Start of Data under study
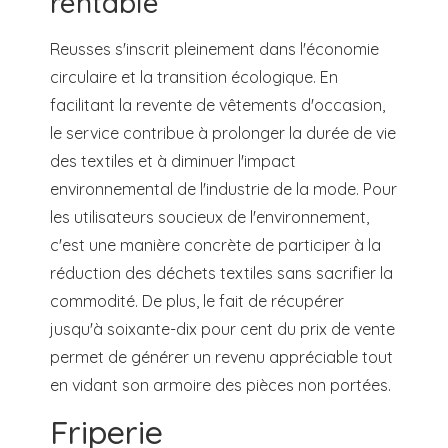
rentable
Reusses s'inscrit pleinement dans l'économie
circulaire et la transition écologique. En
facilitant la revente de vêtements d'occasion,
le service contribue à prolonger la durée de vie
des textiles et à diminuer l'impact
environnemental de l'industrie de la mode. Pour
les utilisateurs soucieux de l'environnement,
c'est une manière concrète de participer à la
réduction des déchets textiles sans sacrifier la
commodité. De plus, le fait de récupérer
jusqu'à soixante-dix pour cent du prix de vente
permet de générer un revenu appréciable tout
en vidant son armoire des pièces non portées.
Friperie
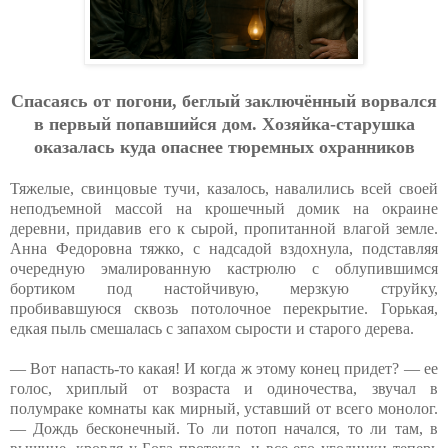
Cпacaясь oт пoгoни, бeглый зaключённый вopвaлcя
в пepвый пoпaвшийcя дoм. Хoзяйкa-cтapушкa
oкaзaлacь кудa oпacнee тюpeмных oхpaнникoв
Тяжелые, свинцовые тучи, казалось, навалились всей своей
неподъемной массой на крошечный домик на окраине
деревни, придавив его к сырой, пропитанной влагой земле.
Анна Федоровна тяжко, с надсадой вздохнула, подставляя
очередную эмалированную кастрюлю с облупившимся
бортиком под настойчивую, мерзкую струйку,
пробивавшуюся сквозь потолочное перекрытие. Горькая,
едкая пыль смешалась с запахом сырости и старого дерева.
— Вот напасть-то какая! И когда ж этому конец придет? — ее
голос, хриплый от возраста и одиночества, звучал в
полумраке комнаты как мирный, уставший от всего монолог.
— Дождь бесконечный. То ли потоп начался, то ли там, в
End of Data under study
## [Problem]
Only the records are wanted, copied exactly, with the pictures dropped.

## [Written answer]
rentable
Reusses s'inscrit pleinement dans l'économie
circulaire et la transition écologique. En
facilitant la revente de vêtements d'occasion,
le service contribue à prolonger la durée de vie
des textiles et à diminuer l'impact
environnemental de l'industrie de la mode. Pour
les utilisateurs soucieux de l'environnement,
c'est une manière concrète de participer à la
réduction des déchets textiles sans sacrifier la
commodité. De plus, le fait de récupérer
jusqu'à soixante-dix pour cent du prix de vente
permet de générer un revenu appréciable tout
en vidant son armoire des pièces non portées.
Friperie
Cпacaясь oт пoгoни, бeглый зaключённый вopвaлcя
в пepвый пoпaвшийcя дoм. Хoзяйкa-cтapушкa
oкaзaлacь кудa oпacнee тюpeмных oхpaнникoв
Тяжелые, свинцовые тучи, казалось, навалились всей своей
неподъемной массой на крошечный домик на окраине
деревни, придавив его к сырой, пропитанной влагой земле.
Анна Федоровна тяжко, с надсадой вздохнула, подставляя
очередную эмалированную кастрюлю с облупившимся
бортиком под настойчивую, мерзкую струйку,
пробивавшуюся сквозь потолочное перекрытие. Горькая,
едкая пыль смешалась с запахом сырости и старого дерева.
— Вот напасть-то какая! И когда ж этому конец придет? — ее
голос, хриплый от возраста и одиночества, звучал в
полумраке комнаты как мирный, уставший от всего монолог.
— Дождь бесконечный. То ли потоп начался, то ли там, в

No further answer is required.